McMaster successfully won a court challenge to a state law requiring a lawyer to be present at every mortgage closing, Plowden said.
"We don't have a big foreclosure problem in South Carolina because we're not one of the places where there was an unreasonable spike in home prices," Plowden said. "But we do believe that the state law protects South Carolinians from unfair practices in the mortgage arena."
Virginia Edmonds, a mental health aide in Columbia, might not share that view.
The mother of three grown children has waged a 10-month fight to keep the Haverford Drive home her late father bought in 1993.
With her take-home pay of $567 a month - up to $679 if she works overtime -- paying the mortgage has always been tough. But it got even harder as several lenders steadily raised her loan's interest rate.
Finally, Countrywide Financial wrote Edmonds last September to say it was starting foreclosure proceedings. By then, she was paying $832 a month, with a rate of nearly 11.25 percent.
"The payments went up on my house, but my paycheck didn't move too far up," Edmonds said. "I was balancing paying the mortgage and buying groceries. It put me in a bind."
Edmonds, who had gallbladder surgery in April, said she called dozens of churches, charities and local and state agencies seeking help.
Workers at the S.C. Department of Social Services told her they could help with utilities and food, but not mortgages.

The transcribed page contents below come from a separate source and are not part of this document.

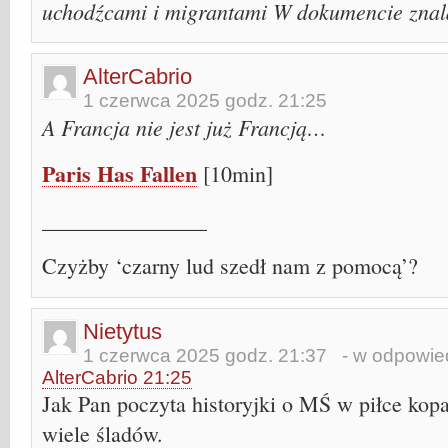
uchodźcami i migrantami W dokumencie znal
AlterCabrio
1 czerwca 2025 godz. 21:25
A Francja nie jest już Francją…
Paris Has Fallen
[10min]
_______________
Czyżby ‘czarny lud szedł nam z pomocą’?
Nietytus
1 czerwca 2025 godz. 21:37
- w odpowied
AlterCabrio 21:25
Jak Pan poczyta historyjki o MŚ w piłce kopa
wiele śladów.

They didn't refer her to McMaster's office, or to the Department of Consumer Affairs.
"I called so many people because I was so upset," Emonds said. "I was doing whatever it took to try to save my home."
Finally a friend's tip led her to ACORN. Their lawyers have negotiated a pending deal with Countrywide, Edmonds said, that will reduce her monthly payment to $521 with a 5 percent interest rate.
Attorneys general in other states are pooling their resources and reaching similar agreements with major lenders on behalf of thousands of homeowners at a stroke.
Berkowitz credited McMaster with helping to persuade the General Assembly to pass the High Cost and Consumer Loan Act of 2003.
But she said McMaster and his staff lawyers haven't brought any lawsuits against mortgage lenders under relevant provisions of that law, the Unfair Trade Practices Act or other legal means at his disposal.
"It's a shame they have not used these laws to protect mortgage-holders and other consumers," Berkowitz said. "If they brought a few lawsuits -- boy, would that have a ripple effect. I would love to see our attorney general become more assertive on this issue."